They are draw-dropping feats of engineering and design. Awesome machines carefully crafted and planned out for years before being expertly constructed. They are also terrifying. They can bring about massive destruction and catastrophe. They are super expensive embodiments of paradox; high-tech machines of war designed to ensure peace. While we all hope they are never needed to fire shots in anger, these military vehicles are undoubtedly amazing. Think back on the great military innovations of the past. The Greeks defeated the Persians with the phalanx, a formation of soldiers with spears. The Mongols conquered much of the known-world with horses and bows. A mere 200 years ago, the British Empire was the dominant superpower thanks to rifled muskets and wooden ships. How the minds of military masters of the past would boggle upon setting eyes on today’s cutting edge military technology. Writer Arthur C. Clarke’s oft-repeated maxim, “Any sufficiently advanced technology is indistinguishable from magic” is no truer than when examining how far our military technological capability has advanced.
Perhaps it reflects poorly on us humans that warfare is often the most effective driver of advancement and technology. But many would argue that it is because of our constant innovation of our military capability that we still have peace. As worrisome a time as the Cold War was, perhaps the thought of Mutually Assured Destruction –that neither the U.S. nor the U.S.S.R. could afford to strike the other for both had the ability to utterly destroy the other– actually prevented war. In any event, whether you’re a hawk or a dove, these machines are truly amazing, so sit back and read about the most expensive military vehicles ever.

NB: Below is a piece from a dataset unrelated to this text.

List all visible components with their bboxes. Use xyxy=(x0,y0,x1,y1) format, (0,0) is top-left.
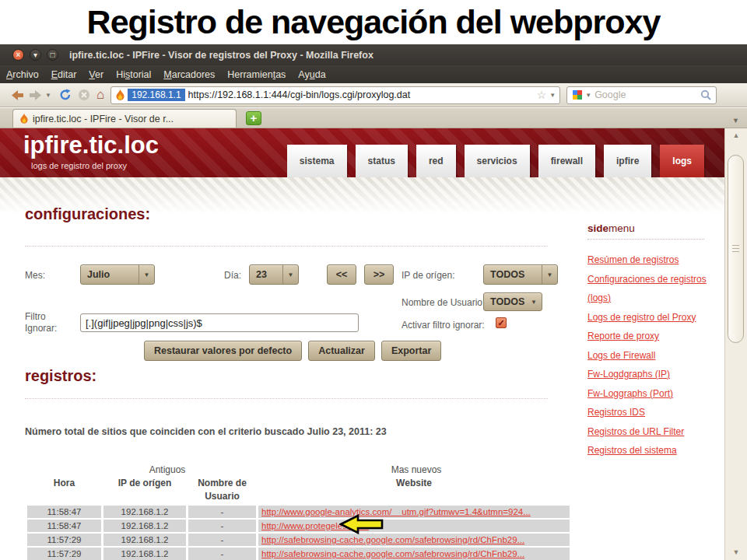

1. Bell-Boeing V-22 Osprey – $72.1 million
he V-22 Osprey is like a helicopter on steroids. It is truly a marvel of modern engineering. It takes off and lands like a helicopter, but it can achieve speeds far greater than a traditional helicopter, often matching the speeds of most conventional turboprop airplanes. It was first used in combat by the U.S. Marine Corps in Iraq in 2007. The V-22 Osprey’s very existence is a testament to the difficulty involved in designing high-tech military vehicles. During its design and testing phase from 1991 to 2000, the V-22 Osprey was plagued by a series of accidents, causing 30 deaths. Separating the program cost from the cost of individual vehicles can be tough. These numbers aren’t always public (especially from less than democratic governments) so any list such as this is bound to be disputed. It is estimated that the V-22 program has cost the U.S. government $35.6 billion to date to research, develop and produce the 200+ V-22 Ospreys. That leaves us with a price tag of about $72.1 million per vehicle.